Define variables for customization in variables.tf:

variable "aks_cluster_name" {
  type        = string
  description = "Name of the existing AKS cluster"
}

variable "resource_group_name" {
  type        = string
  description = "Resource group where the AKS cluster is deployed"
}

Output Configuration

Expose the Grafana service URL and credentials in outputs.tf:

output "grafana_dashboard_url" {
  value = "http://${helm_release.grafana.name}.monitoring.svc.cluster.local"
}

output "grafana_admin_password" {
  value = "SuperSecurePassword"
  sensitive = true
}

Deploying the Monitoring Stack

Initialize Terraform:

terraform init

Configure terraform.tfvars:

aks_cluster_name       = "my-aks-cluster"
resource_group_name    = "my-resource-group"

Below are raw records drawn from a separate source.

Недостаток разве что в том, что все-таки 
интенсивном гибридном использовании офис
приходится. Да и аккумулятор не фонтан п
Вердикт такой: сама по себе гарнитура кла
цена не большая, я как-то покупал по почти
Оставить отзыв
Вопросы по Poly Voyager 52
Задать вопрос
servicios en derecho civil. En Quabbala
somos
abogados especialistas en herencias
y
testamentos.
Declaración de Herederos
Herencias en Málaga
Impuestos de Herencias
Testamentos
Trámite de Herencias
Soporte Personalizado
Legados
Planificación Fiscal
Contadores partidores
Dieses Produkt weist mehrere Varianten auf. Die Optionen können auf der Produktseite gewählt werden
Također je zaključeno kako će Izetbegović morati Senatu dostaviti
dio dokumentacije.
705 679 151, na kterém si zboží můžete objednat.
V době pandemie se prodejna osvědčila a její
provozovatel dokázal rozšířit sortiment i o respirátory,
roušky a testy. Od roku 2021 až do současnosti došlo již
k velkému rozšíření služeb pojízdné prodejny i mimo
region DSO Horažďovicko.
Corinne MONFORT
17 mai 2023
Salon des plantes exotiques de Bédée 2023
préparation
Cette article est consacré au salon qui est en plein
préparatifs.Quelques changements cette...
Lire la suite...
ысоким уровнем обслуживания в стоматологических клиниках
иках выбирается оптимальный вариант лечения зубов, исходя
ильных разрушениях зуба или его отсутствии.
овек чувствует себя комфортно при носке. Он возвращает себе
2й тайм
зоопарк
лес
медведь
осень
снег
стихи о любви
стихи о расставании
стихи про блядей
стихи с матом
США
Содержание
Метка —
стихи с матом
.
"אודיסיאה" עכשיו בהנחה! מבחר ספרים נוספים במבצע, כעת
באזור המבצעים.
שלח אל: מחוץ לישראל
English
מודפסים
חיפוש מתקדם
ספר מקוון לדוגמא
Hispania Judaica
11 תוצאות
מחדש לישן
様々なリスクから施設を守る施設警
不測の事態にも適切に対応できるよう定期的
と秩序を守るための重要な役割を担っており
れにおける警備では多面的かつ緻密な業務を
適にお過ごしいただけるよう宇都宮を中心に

Plan and apply the configuration:

terraform plan
terraform apply

Verify the installation:

kubectl get pods -n monitoring

SRE Best Practices for Your Monitoring Stack

Essential Dashboards for SRE

Create these dashboards to support SRE practices:

Service Level Indicators Dashboard

Request success rate (availability SLI)
Response time percentiles (latency SLI)
Error budget burn rate
Time to detection for critical alerts

Golden Signals Dashboard

Latency, Traffic, Errors, Saturation
Per-service breakdown
Historical trends for capacity planning

Incident Response Dashboard

Current system status across all services
Recent deployments and changes
Dependency status
Runbook links

Alerting Strategy

Configure alerts that matter:

# SLO-based alerting
- alert: ErrorBudgetBurnRate
  expr: (1 - sli_success_rate) > (error_budget * 6)  # 6x burn rate
  for: 5m
  labels:
    severity: critical
  annotations:
    summary: "High error budget burn rate for {{ $labels.service }}"
    
- alert: HighLatency  
  expr: histogram_quantile(0.95, rate(http_request_duration_seconds_bucket[5m])) > 0.2
  for: 2m
  labels:
    severity: warning

Retention and Storage Strategy

For production SRE monitoring:

Short-term (15 days): High-resolution data for incident response
Medium-term (90 days): Aggregated data for trend analysis
Long-term (1+ year): Summary metrics for capacity planning

Operational Excellence

Monitoring the Monitoring

Your observability stack needs observability too:

Monitor Prometheus scrape success rates
Alert on Grafana dashboard load times
Track alert manager notification success
Monitor storage usage and retention

Disaster Recovery

Ensure your monitoring survives outages:

Deploy Prometheus in HA mode with multiple replicas
Use persistent volumes with backup strategies
Document recovery procedures
Test restore processes regularly

Conclusion

This monitoring stack provides the foundation for SRE practices like SLI/SLO management, error budget tracking, and data-driven incident response. Remember: the goal isn't just to collect metrics, but to gain insights that improve system reliability and user experience.

The real value comes from using this data to make informed decisions about where to invest engineering effort, when to slow down deployments, and how to continuously improve system reliability.